Dari penjelasan Sadiman ini dapat ditangkap bahwa sikap pemerintah tehadap kebebasan sipil warga, idelanya, dalam relasi konsep kebebasan negatif. Tidak mengintervensinya, tapi kewajiban pemerintah pada kebebasan sipil warganya pada penghormatan dan pelindungan.

Setelah sesi Tanya jawab, peserta diajak lebih jauh untuk mendikusikan konsep kebebasan di tiga breakout room yang masing-masing breakout room didampingi oleh fasilitator. Selain diajak mendalami hubungan konsep kebebasan dengan kebebasan positif dalam ICCPR, peserta juga diajak untuk mendiskusikan Etika Politik Kebebasan: Membedakan Kebebasan dari Kesewenang-wenangan.

Pada hari terakhir, Kamis, 25 Juni, peserta diajak belajar terkait advokasi kebebasan sipil. Pada sesi pagi, panita menghadirkan Haris Azhar.
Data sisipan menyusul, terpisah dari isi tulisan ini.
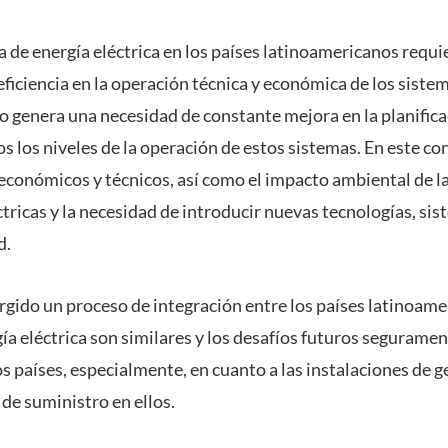
 de energía eléctrica en los países latinoamericanos requ
 eficiencia en la operación técnica y económica de los sist
to genera una necesidad de constante mejora en la planific
 los niveles de la operación de estos sistemas. En este co
económicos y técnicos, así como el impacto ambiental de l
tricas y la necesidad de introducir nuevas tecnologías, sis
d.
gido un proceso de integración entre los países latinoamer
ía eléctrica son similares y los desafíos futuros segurame
 países, especialmente, en cuanto a las instalaciones de g
 de suministro en ellos.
Haris Azhar menyampaikan tema Logical Framework Strategi Advokasi Kebebasan Sipil.

Pada sesi ini Haris menyampaikan bahwa advokasi memiliki tujuan penting yakni perubahan atas fakta atau kondisi yang dianggap tidak ideal. Dalam kaitannya dengan advokasi kebebasan sipil, kondisi atau fakta yang tidak ideal ini terkait pelanggaran datau tidak dilindunginya kebebasan sipil. Untuk itu, perlu strategi yang runnut dan matang untuk merealisasikan tujuan dari advokasi itu. Dari mengetahui secara jernih fakta yang kemudian menjadi premis, kemudian menentukan mekanisme dan strategi advokasi apa saja yang harus dilakukan.
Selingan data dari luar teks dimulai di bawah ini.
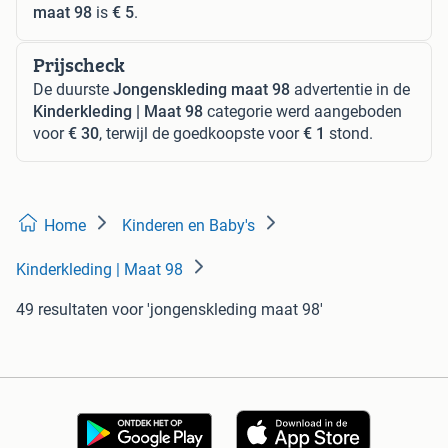
maat 98
is
€ 5
.
Prijscheck
De duurste
Jongenskleding maat 98
advertentie in de
Kinderkleding | Maat 98
categorie werd aangeboden
voor
€ 30
, terwijl de goedkoopste voor
€ 1
stond.
Home
Kinderen en Baby's
Kinderkleding | Maat 98
49 resultaten
voor 'jongenskleding maat 98'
Setelah sesi tanya jawab dengan Haris Azhar, didampingi fasilitator, para peserta yang dibagi menjadi tiga kelompok di breakout room diajak berdiskusi kelompok Merancang Strategi Advokasi Kebebasan Sipil. Masing-masing peserta diminta fasilitator untuk menentukan kasus kebebasan sipil apa yang menjadi perhatian mereka lalu diminta untuk merancang advokasi hingga diharapkan mencapai perubahan.

Adapun pada sesi pukul 13.00, bersama Tantowi Anwari dari Sejuk, para peserta belajar terkait advokasi dalam konteks media, Jejaring Media dalam Advokasi Kebebasan Sipil. Pada awal sesi, Tantowi mengajak peserta untuk menceritakan kasus-kasus atau kondisi pelanggaran HAM di wilayah mereka.

Setelah itu, ia memperlihatkan beberap contoh bagaimana beberapa media memframing sebuah kasus kebebasan sipil dalam bentuk berita, yang cenderung merugikan korban. Dari contoh ini, Tantowi ingin menyampaikan bahwa media itu seperti pisau bermata dua. Selain penting peranannya dalam negara demokrasi, juga bisa merugikan korban pelanggaran hak sipil dengan menampilkan berita yang bermuatan stigma/stereotipe, ombastis/sensasional, tidak verifikasi, memelintir, tidak cover all sides: narasumber resmi (aparat), dan tidak ada suara korban/minoritas. Tak jarang juga Miskin perspektif, cenderung sentimen iman dan self-censorship.

Padahal idelanya, menurut Tantowi, media itu harus berpihak ke warga (apapun latar belakangnya) dan memiliki kewajiban untuk menyampaikan kebenaran. Dan meski demikian, media adalah entitas penting dalam merawat demokrasi dan kebebasan sipil, sehingga perlu dirangkul dan diberikan pemahaman, sehingga jika sebelumnya korban pelanggaran kebebasan sipil obyek berita, bisa menjadi subyek berita.

Jika media melakukan pemberitaan yang merugikan, menurut Tantowi, jangan sampai kita menuntut ke pemerintah untuk membredel apalagi melakukan persekusi. Sebagai masyarakat sipil, ajukan saja ke mereka hak koreksi dan hak jawab.

Kegiatan ini ditutup setelah peserta diajak untuk merancang  Rencana Tindak Lanjut (RTL) pelatihan.